Data:
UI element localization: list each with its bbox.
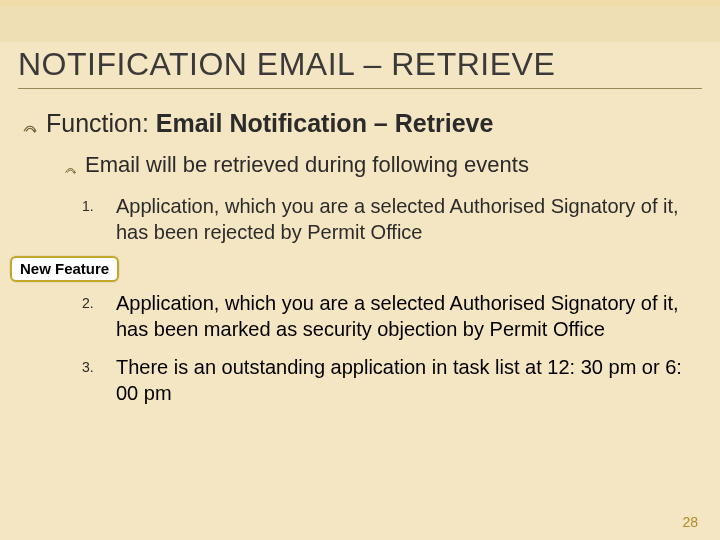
level1-label: Function: (46, 109, 156, 137)
item-text: There is an outstanding application in t… (116, 354, 696, 406)
flourish-icon (22, 114, 38, 145)
slide: NOTIFICATION EMAIL – RETRIEVE Function: … (0, 0, 720, 540)
decor-band-upper (0, 6, 720, 42)
content-area-lower: 2. Application, which you are a selected… (22, 290, 696, 418)
numbered-list-lower: 2. Application, which you are a selected… (82, 290, 696, 406)
item-text: Application, which you are a selected Au… (116, 290, 696, 342)
list-item: 2. Application, which you are a selected… (82, 290, 696, 342)
title-underline (18, 88, 702, 89)
new-feature-badge: New Feature (10, 256, 119, 282)
bullet-level-2: Email will be retrieved during following… (64, 151, 696, 185)
item-number: 3. (82, 354, 116, 376)
page-number: 28 (682, 514, 698, 530)
level1-text: Function: Email Notification – Retrieve (46, 108, 493, 139)
bullet-level-1: Function: Email Notification – Retrieve (22, 108, 696, 145)
item-number: 2. (82, 290, 116, 312)
level2-text: Email will be retrieved during following… (85, 151, 529, 179)
numbered-list: 1. Application, which you are a selected… (82, 193, 696, 245)
flourish-icon (64, 157, 77, 185)
level1-bold: Email Notification – Retrieve (156, 109, 494, 137)
list-item: 1. Application, which you are a selected… (82, 193, 696, 245)
list-item: 3. There is an outstanding application i… (82, 354, 696, 406)
item-text: Application, which you are a selected Au… (116, 193, 696, 245)
content-area: Function: Email Notification – Retrieve … (22, 108, 696, 257)
item-number: 1. (82, 193, 116, 215)
slide-title: NOTIFICATION EMAIL – RETRIEVE (18, 46, 702, 85)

What you need to do: The expected answer is each line of the records above that includes the string "content".

Output of the exercise:
content-area-lower: 2. Application, which you are a selected… (22, 290, 696, 418)
content-area: Function: Email Notification – Retrieve … (22, 108, 696, 257)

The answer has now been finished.